Interi villaggi svuotati, almeno 2.300 persone sfollate e assistite solo dalla Chiesa locale, attraverso la Caritas, in un clima di terrore per la violenza dei cartelli del narcotraffico, che. Scena non nuova per coloro, soprattutto indigeni, che vivono tra i monti dello Stato messicano del Chiapas, al confine con il Guatemala. Ma poche volte si era assistito a un esodo così massiccio, e a una violenza così intensa, a causa, soprattutto, degli scontri per il controllo del territorio tra il cartello di Sinaloa, presente nel Chiapas da molti anni, e il cartello rivale Jalisco Nueva Generación. Centinaia di persone, per mettersi in salvo, sono saliti su imbarcazioni di fortuna e attraversato il vasto lago artificiale di La Angostura per mettersi in salvo.
Il Centro per i diritti umani Fray Bartolomé de Las Casas (Frayba) ha parlato, in una nota, di “crisi umanitaria”, che ha portato almeno 2.300 persone in una situazione di sfollamento forzato dai comuni di Chicomuselo, Socoltenango e La Concordia. L’organizzazione ha chiesto che i Governi federale e statale si occupino con urgenza delle vittime dello sfollamento forzato, così come delle cause che lo determinano, e hanno denunciato il fatto che il Governo del Chiapas nega loro lo status di sfollati forzati, definendoli persone in “situazione di vulnerabilità” per eludere la legge in materia nello Stato.
Un’emergenza sempre più grave, come denuncia al Sir Norma Medina, direttrice esecutiva della Caritas diocesana di San Cristobal de las Casas: “La situazione riguarda la zona di frontiera, tradizionalmente luogo di scontri, perché attraverso questa frontiera poco controllata si può trafficare qualunque cosa: non solo droga, anche armi, persone, benzina, In questa zona ci sono anche numerose concessioni minerarie. Questo vale da molti anni, ora però la novità è il duro scontro tra i due principali gruppi armati del narcotraffico. Il cartello di Sinaloa è presente nel Chiapas da vari anni, con la complicità dell’esercito e delle autorità”.
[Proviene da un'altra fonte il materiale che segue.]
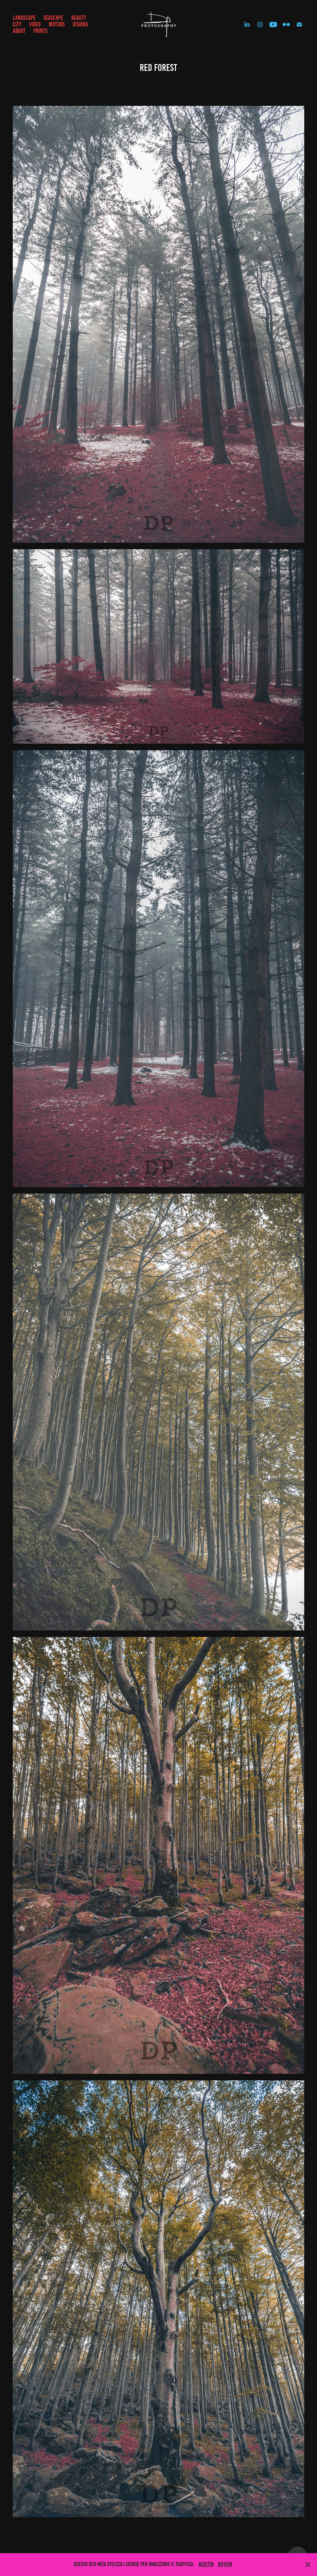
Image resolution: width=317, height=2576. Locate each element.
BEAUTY (78, 17)
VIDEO (35, 24)
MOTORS (57, 24)
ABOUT (19, 30)
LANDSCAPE (24, 17)
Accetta (206, 2564)
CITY (17, 24)
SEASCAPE (53, 17)
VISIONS (80, 24)
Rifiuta (225, 2564)
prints (40, 30)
“Il compito della Chiesa – prosegue la direttrice della Caritas – è condividere la situazione della popolazione locale, i blocchi, le minacce. Alcuni cercano di resistere, denunciano, protestano, ma poi sono costretti a fuggire quando la situazione è insostenibile. Ci sono comunità accolte, sistemate, alimentate in alcune zone del territorio diocesano. Il Governo ci assicura che l’esercito garantisce la sicurezza, ma noi sappiamo bene che non è vero. La Caritas cerca di fornire alimenti, vestiti, generi di prima necessità, e poi assistenza sia si carattere psicologico ed emozionale che legale. Una situazione di stabilità al momento è un miraggio, anche in considerazione che si avvicinano le elezioni”, e con esse aumenterà anche la violenza.